■ **Work item**:
The material below must be restated exactly, line by line.

■ **Data listing**:
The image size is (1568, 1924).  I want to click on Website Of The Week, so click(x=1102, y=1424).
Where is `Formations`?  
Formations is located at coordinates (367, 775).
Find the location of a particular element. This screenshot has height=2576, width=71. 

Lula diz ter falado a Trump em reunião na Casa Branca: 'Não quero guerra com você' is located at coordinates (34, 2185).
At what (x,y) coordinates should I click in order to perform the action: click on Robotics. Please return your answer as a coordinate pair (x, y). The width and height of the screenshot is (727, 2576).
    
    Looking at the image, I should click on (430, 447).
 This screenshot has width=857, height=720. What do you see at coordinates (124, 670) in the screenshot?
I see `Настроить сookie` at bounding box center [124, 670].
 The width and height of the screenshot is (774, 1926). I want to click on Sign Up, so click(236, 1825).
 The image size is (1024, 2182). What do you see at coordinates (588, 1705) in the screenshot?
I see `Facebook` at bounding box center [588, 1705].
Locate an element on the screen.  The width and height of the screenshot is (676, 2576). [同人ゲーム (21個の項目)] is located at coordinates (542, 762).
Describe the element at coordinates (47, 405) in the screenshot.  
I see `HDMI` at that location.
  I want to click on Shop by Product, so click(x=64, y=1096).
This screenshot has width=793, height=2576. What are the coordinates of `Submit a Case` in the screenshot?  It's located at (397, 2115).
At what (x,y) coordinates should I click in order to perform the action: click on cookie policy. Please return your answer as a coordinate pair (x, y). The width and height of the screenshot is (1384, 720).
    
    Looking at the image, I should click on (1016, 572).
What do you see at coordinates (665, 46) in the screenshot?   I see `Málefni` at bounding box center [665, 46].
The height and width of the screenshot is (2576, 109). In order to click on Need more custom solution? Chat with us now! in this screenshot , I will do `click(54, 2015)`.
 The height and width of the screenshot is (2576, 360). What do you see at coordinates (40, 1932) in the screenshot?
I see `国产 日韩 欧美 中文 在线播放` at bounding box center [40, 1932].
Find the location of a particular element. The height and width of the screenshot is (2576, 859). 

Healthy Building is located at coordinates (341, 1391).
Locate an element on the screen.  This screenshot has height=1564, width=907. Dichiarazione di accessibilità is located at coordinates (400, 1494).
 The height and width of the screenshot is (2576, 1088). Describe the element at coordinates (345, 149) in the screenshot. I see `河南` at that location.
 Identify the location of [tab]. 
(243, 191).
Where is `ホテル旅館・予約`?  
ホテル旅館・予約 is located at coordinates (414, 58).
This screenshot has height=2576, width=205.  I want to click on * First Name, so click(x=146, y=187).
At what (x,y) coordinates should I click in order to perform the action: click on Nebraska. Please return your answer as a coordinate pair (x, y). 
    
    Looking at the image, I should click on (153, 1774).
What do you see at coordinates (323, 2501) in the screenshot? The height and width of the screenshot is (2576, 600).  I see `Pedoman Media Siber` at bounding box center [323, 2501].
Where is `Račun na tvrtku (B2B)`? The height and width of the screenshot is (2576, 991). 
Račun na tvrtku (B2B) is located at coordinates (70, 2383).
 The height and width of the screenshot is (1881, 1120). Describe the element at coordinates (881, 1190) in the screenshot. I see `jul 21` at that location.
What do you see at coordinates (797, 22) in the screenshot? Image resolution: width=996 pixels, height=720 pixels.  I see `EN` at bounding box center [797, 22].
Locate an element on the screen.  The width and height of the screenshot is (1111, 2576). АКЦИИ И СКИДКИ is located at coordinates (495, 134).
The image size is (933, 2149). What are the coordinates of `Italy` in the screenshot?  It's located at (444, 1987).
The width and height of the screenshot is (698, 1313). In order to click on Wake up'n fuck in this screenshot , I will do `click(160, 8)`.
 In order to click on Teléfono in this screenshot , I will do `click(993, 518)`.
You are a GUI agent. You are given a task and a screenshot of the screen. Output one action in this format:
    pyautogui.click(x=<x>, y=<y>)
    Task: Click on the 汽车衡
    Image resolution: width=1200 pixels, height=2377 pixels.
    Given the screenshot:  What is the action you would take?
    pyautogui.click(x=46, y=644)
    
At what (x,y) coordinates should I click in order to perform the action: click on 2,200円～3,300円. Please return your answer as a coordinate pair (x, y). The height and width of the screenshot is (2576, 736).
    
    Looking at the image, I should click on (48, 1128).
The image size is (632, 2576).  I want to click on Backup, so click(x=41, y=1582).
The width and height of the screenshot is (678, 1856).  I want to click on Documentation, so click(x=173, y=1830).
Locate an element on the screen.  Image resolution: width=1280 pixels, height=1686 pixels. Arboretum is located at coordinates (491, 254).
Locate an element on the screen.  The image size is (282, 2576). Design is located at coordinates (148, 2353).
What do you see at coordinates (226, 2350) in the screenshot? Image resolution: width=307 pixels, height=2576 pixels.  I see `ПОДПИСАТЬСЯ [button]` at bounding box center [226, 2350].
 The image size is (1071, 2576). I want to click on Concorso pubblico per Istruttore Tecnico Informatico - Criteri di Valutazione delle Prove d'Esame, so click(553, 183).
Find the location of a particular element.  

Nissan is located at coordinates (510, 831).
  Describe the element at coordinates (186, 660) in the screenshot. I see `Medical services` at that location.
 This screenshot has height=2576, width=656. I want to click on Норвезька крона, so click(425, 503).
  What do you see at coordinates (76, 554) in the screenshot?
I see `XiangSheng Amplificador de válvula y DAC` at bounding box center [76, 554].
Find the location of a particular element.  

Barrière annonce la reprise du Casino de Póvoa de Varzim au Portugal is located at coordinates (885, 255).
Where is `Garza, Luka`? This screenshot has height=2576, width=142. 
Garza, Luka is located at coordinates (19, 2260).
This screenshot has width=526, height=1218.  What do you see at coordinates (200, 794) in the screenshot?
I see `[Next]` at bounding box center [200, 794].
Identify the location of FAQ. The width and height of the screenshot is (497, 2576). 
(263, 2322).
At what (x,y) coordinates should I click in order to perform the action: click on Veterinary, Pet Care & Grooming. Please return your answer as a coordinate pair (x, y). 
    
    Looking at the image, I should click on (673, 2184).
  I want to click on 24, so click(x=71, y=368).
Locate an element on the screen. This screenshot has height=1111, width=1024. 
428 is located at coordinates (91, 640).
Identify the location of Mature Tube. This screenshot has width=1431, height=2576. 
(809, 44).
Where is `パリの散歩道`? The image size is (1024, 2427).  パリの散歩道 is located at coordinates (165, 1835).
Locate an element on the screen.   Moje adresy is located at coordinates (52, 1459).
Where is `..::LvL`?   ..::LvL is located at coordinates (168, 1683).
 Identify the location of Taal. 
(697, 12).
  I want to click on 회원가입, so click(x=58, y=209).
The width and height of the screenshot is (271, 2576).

■ **Reply**:
The image size is (1568, 1924).  I want to click on Website Of The Week, so click(x=1102, y=1424).
Where is `Formations`?  
Formations is located at coordinates (367, 775).
Find the location of a particular element. This screenshot has height=2576, width=71. 

Lula diz ter falado a Trump em reunião na Casa Branca: 'Não quero guerra com você' is located at coordinates (34, 2185).
At what (x,y) coordinates should I click in order to perform the action: click on Robotics. Please return your answer as a coordinate pair (x, y). The width and height of the screenshot is (727, 2576).
    
    Looking at the image, I should click on (430, 447).
 This screenshot has width=857, height=720. What do you see at coordinates (124, 670) in the screenshot?
I see `Настроить сookie` at bounding box center [124, 670].
 The width and height of the screenshot is (774, 1926). I want to click on Sign Up, so click(236, 1825).
 The image size is (1024, 2182). What do you see at coordinates (588, 1705) in the screenshot?
I see `Facebook` at bounding box center [588, 1705].
Locate an element on the screen.  The width and height of the screenshot is (676, 2576). [同人ゲーム (21個の項目)] is located at coordinates (542, 762).
Describe the element at coordinates (47, 405) in the screenshot.  
I see `HDMI` at that location.
  I want to click on Shop by Product, so click(x=64, y=1096).
This screenshot has width=793, height=2576. What are the coordinates of `Submit a Case` in the screenshot?  It's located at (397, 2115).
At what (x,y) coordinates should I click in order to perform the action: click on cookie policy. Please return your answer as a coordinate pair (x, y). The width and height of the screenshot is (1384, 720).
    
    Looking at the image, I should click on (1016, 572).
What do you see at coordinates (665, 46) in the screenshot?   I see `Málefni` at bounding box center [665, 46].
The height and width of the screenshot is (2576, 109). In order to click on Need more custom solution? Chat with us now! in this screenshot , I will do `click(54, 2015)`.
 The height and width of the screenshot is (2576, 360). What do you see at coordinates (40, 1932) in the screenshot?
I see `国产 日韩 欧美 中文 在线播放` at bounding box center [40, 1932].
Find the location of a particular element. The height and width of the screenshot is (2576, 859). 

Healthy Building is located at coordinates (341, 1391).
Locate an element on the screen.  This screenshot has height=1564, width=907. Dichiarazione di accessibilità is located at coordinates (400, 1494).
 The height and width of the screenshot is (2576, 1088). Describe the element at coordinates (345, 149) in the screenshot. I see `河南` at that location.
 Identify the location of [tab]. 
(243, 191).
Where is `ホテル旅館・予約`?  
ホテル旅館・予約 is located at coordinates (414, 58).
This screenshot has height=2576, width=205.  I want to click on * First Name, so click(x=146, y=187).
At what (x,y) coordinates should I click in order to perform the action: click on Nebraska. Please return your answer as a coordinate pair (x, y). 
    
    Looking at the image, I should click on (153, 1774).
What do you see at coordinates (323, 2501) in the screenshot? The height and width of the screenshot is (2576, 600).  I see `Pedoman Media Siber` at bounding box center [323, 2501].
Where is `Račun na tvrtku (B2B)`? The height and width of the screenshot is (2576, 991). 
Račun na tvrtku (B2B) is located at coordinates (70, 2383).
 The height and width of the screenshot is (1881, 1120). Describe the element at coordinates (881, 1190) in the screenshot. I see `jul 21` at that location.
What do you see at coordinates (797, 22) in the screenshot? Image resolution: width=996 pixels, height=720 pixels.  I see `EN` at bounding box center [797, 22].
Locate an element on the screen.  The width and height of the screenshot is (1111, 2576). АКЦИИ И СКИДКИ is located at coordinates (495, 134).
The image size is (933, 2149). What are the coordinates of `Italy` in the screenshot?  It's located at (444, 1987).
The width and height of the screenshot is (698, 1313). In order to click on Wake up'n fuck in this screenshot , I will do `click(160, 8)`.
 In order to click on Teléfono in this screenshot , I will do `click(993, 518)`.
You are a GUI agent. You are given a task and a screenshot of the screen. Output one action in this format:
    pyautogui.click(x=<x>, y=<y>)
    Task: Click on the 汽车衡
    Image resolution: width=1200 pixels, height=2377 pixels.
    Given the screenshot:  What is the action you would take?
    pyautogui.click(x=46, y=644)
    
At what (x,y) coordinates should I click in order to perform the action: click on 2,200円～3,300円. Please return your answer as a coordinate pair (x, y). The height and width of the screenshot is (2576, 736).
    
    Looking at the image, I should click on (48, 1128).
The image size is (632, 2576).  I want to click on Backup, so click(x=41, y=1582).
The width and height of the screenshot is (678, 1856).  I want to click on Documentation, so click(x=173, y=1830).
Locate an element on the screen.  Image resolution: width=1280 pixels, height=1686 pixels. Arboretum is located at coordinates (491, 254).
Locate an element on the screen.  The image size is (282, 2576). Design is located at coordinates (148, 2353).
What do you see at coordinates (226, 2350) in the screenshot? Image resolution: width=307 pixels, height=2576 pixels.  I see `ПОДПИСАТЬСЯ [button]` at bounding box center [226, 2350].
 The image size is (1071, 2576). I want to click on Concorso pubblico per Istruttore Tecnico Informatico - Criteri di Valutazione delle Prove d'Esame, so click(553, 183).
Find the location of a particular element.  

Nissan is located at coordinates (510, 831).
  Describe the element at coordinates (186, 660) in the screenshot. I see `Medical services` at that location.
 This screenshot has height=2576, width=656. I want to click on Норвезька крона, so click(425, 503).
  What do you see at coordinates (76, 554) in the screenshot?
I see `XiangSheng Amplificador de válvula y DAC` at bounding box center [76, 554].
Find the location of a particular element.  

Barrière annonce la reprise du Casino de Póvoa de Varzim au Portugal is located at coordinates (885, 255).
Where is `Garza, Luka`? This screenshot has height=2576, width=142. 
Garza, Luka is located at coordinates (19, 2260).
This screenshot has width=526, height=1218.  What do you see at coordinates (200, 794) in the screenshot?
I see `[Next]` at bounding box center [200, 794].
Identify the location of FAQ. The width and height of the screenshot is (497, 2576). 
(263, 2322).
At what (x,y) coordinates should I click in order to perform the action: click on Veterinary, Pet Care & Grooming. Please return your answer as a coordinate pair (x, y). 
    
    Looking at the image, I should click on (673, 2184).
  I want to click on 24, so click(x=71, y=368).
Locate an element on the screen. This screenshot has height=1111, width=1024. 
428 is located at coordinates (91, 640).
Identify the location of Mature Tube. This screenshot has width=1431, height=2576. 
(809, 44).
Where is `パリの散歩道`? The image size is (1024, 2427).  パリの散歩道 is located at coordinates (165, 1835).
Locate an element on the screen.   Moje adresy is located at coordinates (52, 1459).
Where is `..::LvL`?   ..::LvL is located at coordinates (168, 1683).
 Identify the location of Taal. 
(697, 12).
  I want to click on 회원가입, so click(x=58, y=209).
The width and height of the screenshot is (271, 2576).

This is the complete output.